Celiac Disease, which affects about 1 percent of the U.S. population, "is a condition in which the immune system is abnormally sensitive to gluten, a protein found in wheat, rye, and barley," according to the National Institutes of Health website (http://ghr.nlm.nih.gov/condition/celiac-disease, which goes on to say that the disease is an autoimmune disorder in which the immune system malfunctions and attacks the body's own tissues and organs. The villi of the small intestine are damaged when a person consumes gluten. If a person with Celiac Disease does not maintain a "strict, lifelong gluten-free diet," the resulting immune system inflammation can lead to a variety of complications. While the disease can affect everyone differently, the condition can result in malnutrition, weight loss, diarrhea, vomiting and abdominal bloating in children and fatigue, bone or joint pain, arthritis and other non-digestive system complications in adults.
The NIH website adds that a Celiac diagnosis typically is not made until more than a decade after symptoms begin, and many of the symptoms might make it look as if the person has another disease. Additionally, some people have what is described as "silent celiac disease, in which they have no symptoms of the disorder." Most often such people "have immune proteins in their blood (antibodies) that are common in celiac disease. They also have inflammatory damage to their small intestine that can be detected with a biopsy."
In the new study Dr. Ludvigsson and his colleagues attempted to figure out the absolute and relative risk of neuropathy among a nationwide population-based sample of patients with a confirmed diagnosis of Celiac Disease. Participants in the study included 28,232 individuals from Sweden whose Celiac Disease was confirmed using small-intestine biopsies, alongside 139,473 age- and sex-matched people in a control group. Based on the results of later diagnosis, the researchers figured that participants with Celiac Disease were approximately 2.5 times more likely to receive a later diagnosis of neuropathy than those without Celiac Disease.

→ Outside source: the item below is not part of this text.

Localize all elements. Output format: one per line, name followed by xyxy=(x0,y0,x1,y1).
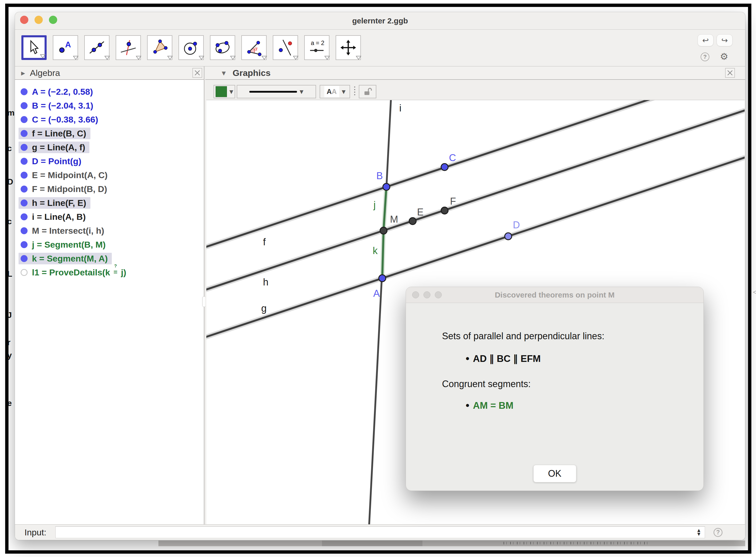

They calculated that the absolute risk of developing neuropathy was about 64 per 100,000 person-years among participants with Celiac Disease, while the absolute risk of neuropathy was estimated at 15 per 100,000 person-years among participants who did not have the disease.
Cautioning that patients with neuropathy should be screened for Celiac Disease, the researchers concluded, "We found an increased risk of neuropathy in patients with Celiac Disease that persists after Celiac Disease diagnosis. Although absolute risks for neuropathy are low, Celiac Disease is a potentially treatable condition with a young age of onset."